*Records for processing:*

__________

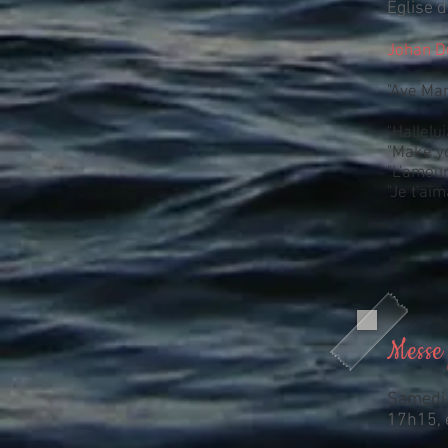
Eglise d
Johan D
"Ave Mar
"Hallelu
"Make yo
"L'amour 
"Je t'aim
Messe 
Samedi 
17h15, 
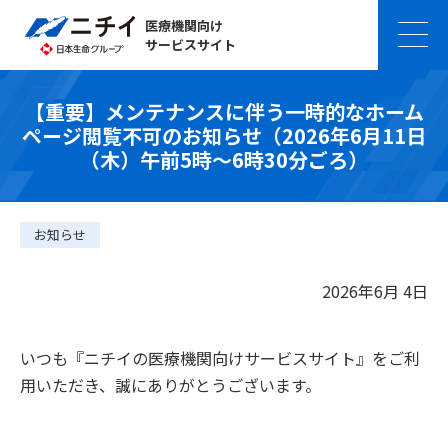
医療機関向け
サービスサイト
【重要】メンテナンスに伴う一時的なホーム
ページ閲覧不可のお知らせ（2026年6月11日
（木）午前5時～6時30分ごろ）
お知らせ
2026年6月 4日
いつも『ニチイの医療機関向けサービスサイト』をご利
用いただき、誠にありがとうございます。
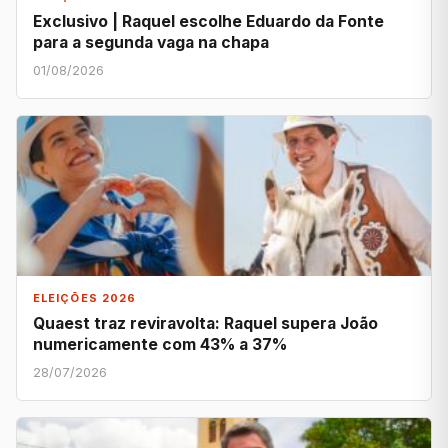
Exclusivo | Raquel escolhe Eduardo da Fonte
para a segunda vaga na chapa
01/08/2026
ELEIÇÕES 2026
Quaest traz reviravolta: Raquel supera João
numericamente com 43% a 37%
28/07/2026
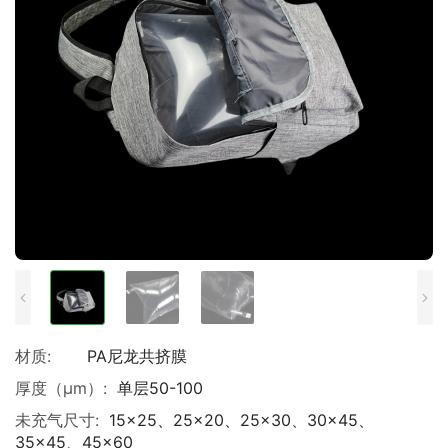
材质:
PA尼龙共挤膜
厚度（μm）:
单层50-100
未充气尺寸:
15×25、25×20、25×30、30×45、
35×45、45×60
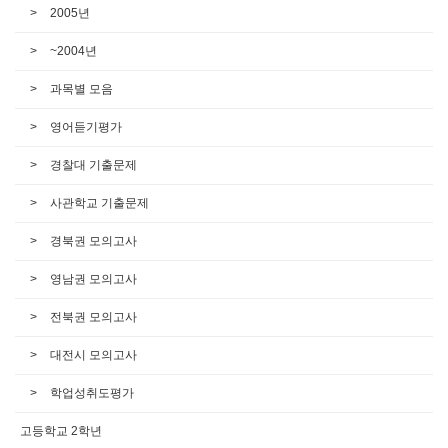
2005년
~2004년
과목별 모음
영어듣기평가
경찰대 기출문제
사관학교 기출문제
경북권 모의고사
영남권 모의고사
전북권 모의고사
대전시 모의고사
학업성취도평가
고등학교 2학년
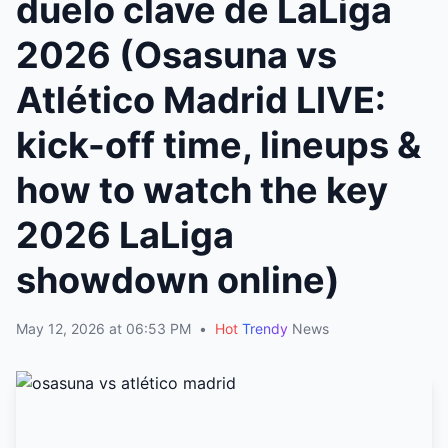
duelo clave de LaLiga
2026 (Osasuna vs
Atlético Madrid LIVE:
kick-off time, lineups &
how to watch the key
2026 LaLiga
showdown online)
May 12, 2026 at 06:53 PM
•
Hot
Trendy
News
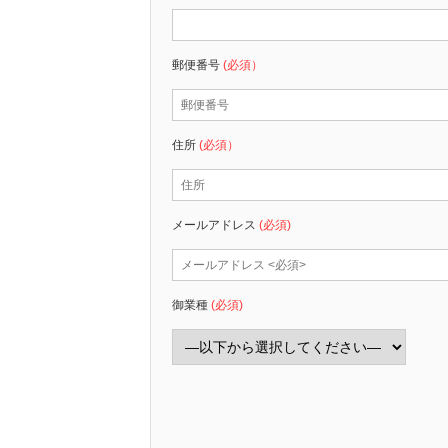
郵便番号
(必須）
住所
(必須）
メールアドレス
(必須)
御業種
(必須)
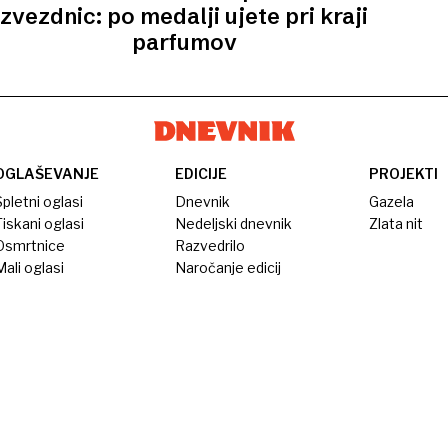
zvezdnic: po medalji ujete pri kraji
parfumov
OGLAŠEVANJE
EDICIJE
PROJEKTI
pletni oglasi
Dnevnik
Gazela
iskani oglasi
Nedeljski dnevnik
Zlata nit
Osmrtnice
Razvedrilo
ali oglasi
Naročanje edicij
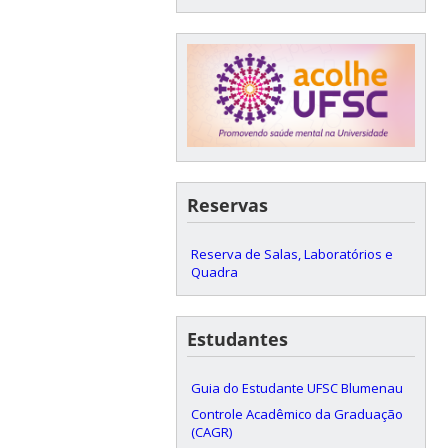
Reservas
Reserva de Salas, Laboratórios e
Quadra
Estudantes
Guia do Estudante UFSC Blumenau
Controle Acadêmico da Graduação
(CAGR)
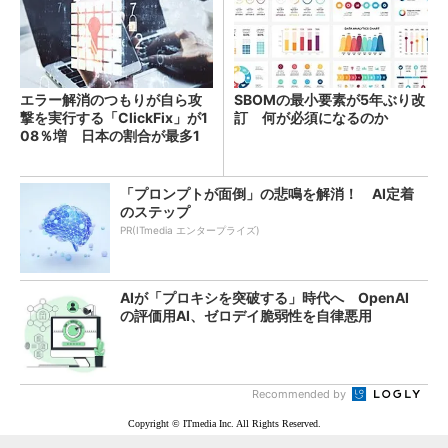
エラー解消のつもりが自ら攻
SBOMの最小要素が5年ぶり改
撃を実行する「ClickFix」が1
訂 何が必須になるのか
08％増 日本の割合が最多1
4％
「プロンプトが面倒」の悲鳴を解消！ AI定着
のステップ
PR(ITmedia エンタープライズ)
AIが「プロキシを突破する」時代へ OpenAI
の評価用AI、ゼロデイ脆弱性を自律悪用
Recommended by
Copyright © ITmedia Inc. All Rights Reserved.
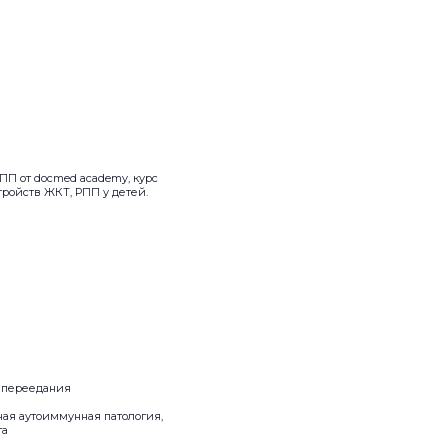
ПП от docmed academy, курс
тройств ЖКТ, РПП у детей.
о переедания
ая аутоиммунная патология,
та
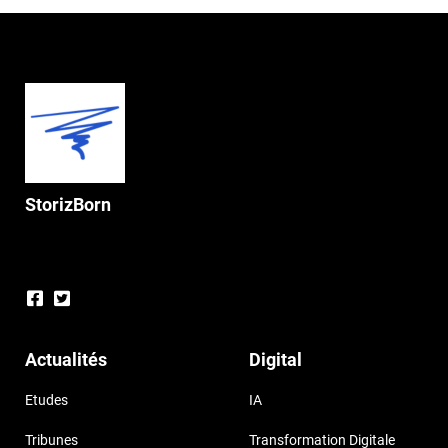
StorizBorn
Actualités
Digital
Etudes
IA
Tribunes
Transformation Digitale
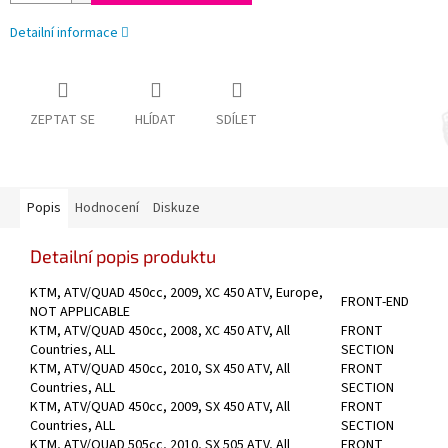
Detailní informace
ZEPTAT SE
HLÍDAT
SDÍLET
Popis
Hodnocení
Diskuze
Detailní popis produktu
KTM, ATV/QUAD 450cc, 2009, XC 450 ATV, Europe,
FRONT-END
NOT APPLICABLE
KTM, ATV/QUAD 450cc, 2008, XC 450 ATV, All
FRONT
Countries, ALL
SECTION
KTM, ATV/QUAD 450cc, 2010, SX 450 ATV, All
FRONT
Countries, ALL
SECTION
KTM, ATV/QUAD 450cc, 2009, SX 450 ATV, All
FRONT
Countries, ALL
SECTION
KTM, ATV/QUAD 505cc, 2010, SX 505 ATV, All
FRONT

__________

*Exercise:*
Return all the material exactly, skipping pictures.

*Output of the exercise:*
Eglise d
Johan D
"Ave Mar
"Hallelu
"Make yo
"L'amour 
"Je t'aim
Messe 
Samedi 
17h15, 
医療機関向け
サービスサイト
【重要】メンテナンスに伴う一時的なホーム
ページ閲覧不可のお知らせ（2026年6月11日
（木）午前5時～6時30分ごろ）
お知らせ
2026年6月 4日
いつも『ニチイの医療機関向けサービスサイト』をご利
用いただき、誠にありがとうございます。
Exclusivo | Raquel escolhe Eduardo da Fonte
para a segunda vaga na chapa
01/08/2026
ELEIÇÕES 2026
Quaest traz reviravolta: Raquel supera João
numericamente com 43% a 37%
28/07/2026
材质:
PA尼龙共挤膜
厚度（μm）:
单层50-100
未充气尺寸:
15×25、25×20、25×30、30×45、
35×45、45×60
2005년
~2004년
과목별 모음
영어듣기평가
경찰대 기출문제
사관학교 기출문제
경북권 모의고사
영남권 모의고사
전북권 모의고사
대전시 모의고사
학업성취도평가
고등학교 2학년
duelo clave de LaLiga
2026 (Osasuna vs
Atlético Madrid LIVE:
kick-off time, lineups &
how to watch the key
2026 LaLiga
showdown online)
May 12, 2026 at 06:53 PM
•
Hot
Trendy
News
郵便番号
(必須）
住所
(必須）
メールアドレス
(必須)
御業種
(必須)
zvezdnic: po medalji ujete pri kraji
parfumov
OGLAŠEVANJE
EDICIJE
PROJEKTI
pletni oglasi
Dnevnik
Gazela
iskani oglasi
Nedeljski dnevnik
Zlata nit
Osmrtnice
Razvedrilo
ali oglasi
Naročanje edicij
Reservas
Reserva de Salas, Laboratórios e
Quadra
Estudantes
Guia do Estudante UFSC Blumenau
Controle Acadêmico da Graduação
(CAGR)
エラー解消のつもりが自ら攻
SBOMの最小要素が5年ぶり改
撃を実行する「ClickFix」が1
訂 何が必須になるのか
08％増 日本の割合が最多1
4％
「プロンプトが面倒」の悲鳴を解消！ AI定着
のステップ
PR(ITmedia エンタープライズ)
AIが「プロキシを突破する」時代へ OpenAI
の評価用AI、ゼロデイ脆弱性を自律悪用
Recommended by
Copyright © ITmedia Inc. All Rights Reserved.
ПП от docmed academy, курс
тройств ЖКТ, РПП у детей.
о переедания
ая аутоиммунная патология,
та
StorizBorn
Actualités
Digital
Etudes
IA
Tribunes
Transformation Digitale
Detailní informace
ZEPTAT SE
HLÍDAT
SDÍLET
Popis
Hodnocení
Diskuze
Detailní popis produktu
KTM, ATV/QUAD 450cc, 2009, XC 450 ATV, Europe,
FRONT-END
NOT APPLICABLE
KTM, ATV/QUAD 450cc, 2008, XC 450 ATV, All
FRONT
Countries, ALL
SECTION
KTM, ATV/QUAD 450cc, 2010, SX 450 ATV, All
FRONT
Countries, ALL
SECTION
KTM, ATV/QUAD 450cc, 2009, SX 450 ATV, All
FRONT
Countries, ALL
SECTION
KTM, ATV/QUAD 505cc, 2010, SX 505 ATV, All
FRONT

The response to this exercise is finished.